TASK BRIEF:
Copy the records that follow exactly as written, but not their pictures.

INFORMATION:
•••

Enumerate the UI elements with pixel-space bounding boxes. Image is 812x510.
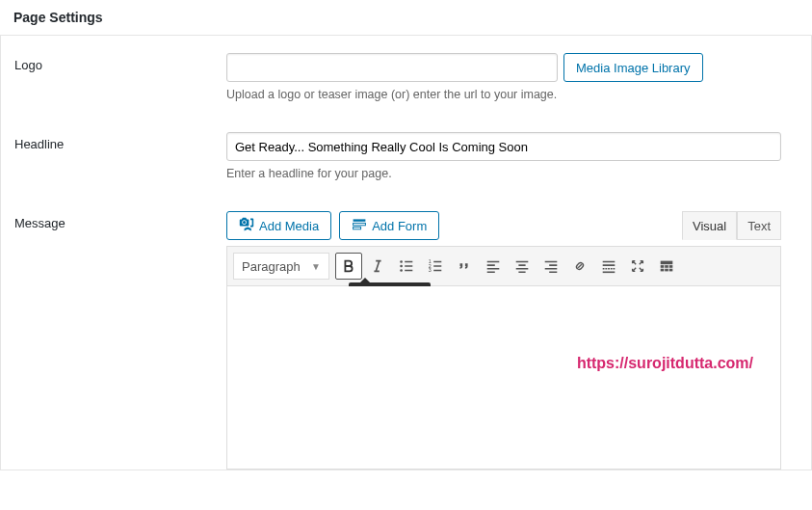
svg-rect-14 (665, 269, 668, 272)
add-form-label: Add Form (372, 219, 427, 233)
svg-point-4 (400, 265, 403, 268)
svg-rect-2 (354, 227, 361, 228)
svg-rect-11 (665, 265, 668, 268)
svg-rect-13 (661, 269, 665, 272)
link-button[interactable] (566, 253, 593, 280)
media-image-library-button[interactable]: Media Image Library (563, 53, 703, 82)
svg-rect-10 (661, 265, 665, 268)
headline-label: Headline (14, 137, 64, 151)
svg-rect-9 (661, 261, 673, 265)
unordered-list-button[interactable] (393, 253, 420, 280)
form-icon (352, 217, 367, 235)
add-form-button[interactable]: Add Form (339, 211, 439, 240)
panel-title: Page Settings (0, 0, 812, 36)
watermark-text: https://surojitdutta.com/ (577, 355, 753, 372)
blockquote-button[interactable] (451, 253, 478, 280)
align-center-button[interactable] (509, 253, 536, 280)
align-left-button[interactable] (480, 253, 507, 280)
bold-button[interactable] (335, 253, 362, 280)
align-right-button[interactable] (537, 253, 564, 280)
svg-rect-12 (669, 265, 673, 268)
add-media-label: Add Media (259, 219, 319, 233)
headline-input[interactable] (226, 132, 781, 161)
svg-rect-1 (354, 223, 366, 225)
logo-input[interactable] (226, 53, 558, 82)
svg-point-3 (400, 260, 403, 263)
italic-button[interactable] (364, 253, 391, 280)
tab-text[interactable]: Text (737, 211, 781, 240)
add-media-button[interactable]: Add Media (226, 211, 331, 240)
headline-help: Enter a headline for your page. (226, 167, 798, 180)
fullscreen-button[interactable] (624, 253, 651, 280)
svg-text:3: 3 (429, 267, 432, 273)
camera-music-icon (239, 217, 254, 235)
row-message: Message Add Media Add Form Vi (14, 211, 798, 470)
svg-rect-0 (354, 219, 366, 221)
tab-visual[interactable]: Visual (682, 211, 737, 240)
insert-more-button[interactable] (595, 253, 622, 280)
message-label: Message (14, 216, 65, 230)
ordered-list-button[interactable]: 123 (422, 253, 449, 280)
format-dropdown[interactable]: Paragraph ▼ (233, 253, 329, 280)
toolbar-toggle-button[interactable] (653, 253, 680, 280)
row-logo: Logo Media Image Library Upload a logo o… (14, 53, 798, 101)
editor-content[interactable]: https://surojitdutta.com/ (226, 286, 781, 470)
logo-help: Upload a logo or teaser image (or) enter… (226, 88, 798, 101)
chevron-down-icon: ▼ (311, 261, 321, 272)
logo-label: Logo (14, 58, 42, 72)
editor-toolbar: Paragraph ▼ 123 (226, 246, 781, 286)
row-headline: Headline Enter a headline for your page. (14, 132, 798, 180)
format-dropdown-label: Paragraph (242, 259, 301, 274)
svg-point-5 (400, 269, 403, 272)
svg-rect-15 (669, 269, 673, 272)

•••

YOUR RESPONSE:
Enumerate the UI elements with pixel-space bounding boxes. Image is 812x510.
svg-rect-14 (665, 269, 668, 272)
add-form-label: Add Form (372, 219, 427, 233)
svg-point-4 (400, 265, 403, 268)
svg-rect-2 (354, 227, 361, 228)
svg-rect-11 (665, 265, 668, 268)
svg-rect-13 (661, 269, 665, 272)
link-button[interactable] (566, 253, 593, 280)
media-image-library-button[interactable]: Media Image Library (563, 53, 703, 82)
svg-rect-10 (661, 265, 665, 268)
headline-label: Headline (14, 137, 64, 151)
svg-rect-9 (661, 261, 673, 265)
unordered-list-button[interactable] (393, 253, 420, 280)
form-icon (352, 217, 367, 235)
add-form-button[interactable]: Add Form (339, 211, 439, 240)
panel-title: Page Settings (0, 0, 812, 36)
watermark-text: https://surojitdutta.com/ (577, 355, 753, 372)
blockquote-button[interactable] (451, 253, 478, 280)
align-center-button[interactable] (509, 253, 536, 280)
align-left-button[interactable] (480, 253, 507, 280)
bold-button[interactable] (335, 253, 362, 280)
align-right-button[interactable] (537, 253, 564, 280)
svg-rect-12 (669, 265, 673, 268)
add-media-label: Add Media (259, 219, 319, 233)
headline-input[interactable] (226, 132, 781, 161)
svg-rect-1 (354, 223, 366, 225)
logo-input[interactable] (226, 53, 558, 82)
svg-point-3 (400, 260, 403, 263)
italic-button[interactable] (364, 253, 391, 280)
tab-text[interactable]: Text (737, 211, 781, 240)
add-media-button[interactable]: Add Media (226, 211, 331, 240)
headline-help: Enter a headline for your page. (226, 167, 798, 180)
fullscreen-button[interactable] (624, 253, 651, 280)
svg-text:3: 3 (429, 267, 432, 273)
camera-music-icon (239, 217, 254, 235)
row-message: Message Add Media Add Form Vi (14, 211, 798, 470)
svg-rect-0 (354, 219, 366, 221)
tab-visual[interactable]: Visual (682, 211, 737, 240)
insert-more-button[interactable] (595, 253, 622, 280)
message-label: Message (14, 216, 65, 230)
ordered-list-button[interactable]: 123 (422, 253, 449, 280)
format-dropdown[interactable]: Paragraph ▼ (233, 253, 329, 280)
toolbar-toggle-button[interactable] (653, 253, 680, 280)
row-logo: Logo Media Image Library Upload a logo o… (14, 53, 798, 101)
editor-content[interactable]: https://surojitdutta.com/ (226, 286, 781, 470)
logo-help: Upload a logo or teaser image (or) enter… (226, 88, 798, 101)
chevron-down-icon: ▼ (311, 261, 321, 272)
logo-label: Logo (14, 58, 42, 72)
editor-toolbar: Paragraph ▼ 123 (226, 246, 781, 286)
row-headline: Headline Enter a headline for your page. (14, 132, 798, 180)
format-dropdown-label: Paragraph (242, 259, 301, 274)
svg-point-5 (400, 269, 403, 272)
svg-rect-15 (669, 269, 673, 272)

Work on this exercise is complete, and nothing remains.